Task directions:
Using the data that follows, return exactly the lines from the one that contains "Redazione Coelum" through the one that contains "telescopi remoti in", ends included.

Page-level text extractions:
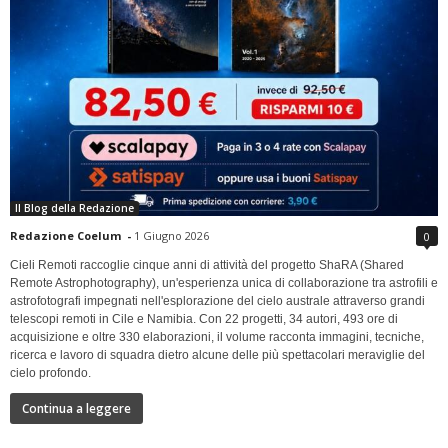
Il Blog della Redazione
Redazione Coelum
-
1 Giugno 2026
0
Cieli Remoti raccoglie cinque anni di attività del progetto ShaRA (Shared
Remote Astrophotography), un'esperienza unica di collaborazione tra astrofili e
astrofotografi impegnati nell'esplorazione del cielo australe attraverso grandi
telescopi remoti in Cile e Namibia. Con 22 progetti, 34 autori, 493 ore di
acquisizione e oltre 330 elaborazioni, il volume racconta immagini, tecniche,
ricerca e lavoro di squadra dietro alcune delle più spettacolari meraviglie del
cielo profondo.
Continua a leggere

Expected output:
Redazione Coelum
-
1 Giugno 2026
0
Cieli Remoti raccoglie cinque anni di attività del progetto ShaRA (Shared
Remote Astrophotography), un'esperienza unica di collaborazione tra astrofili e
astrofotografi impegnati nell'esplorazione del cielo australe attraverso grandi
telescopi remoti in Cile e Namibia. Con 22 progetti, 34 autori, 493 ore di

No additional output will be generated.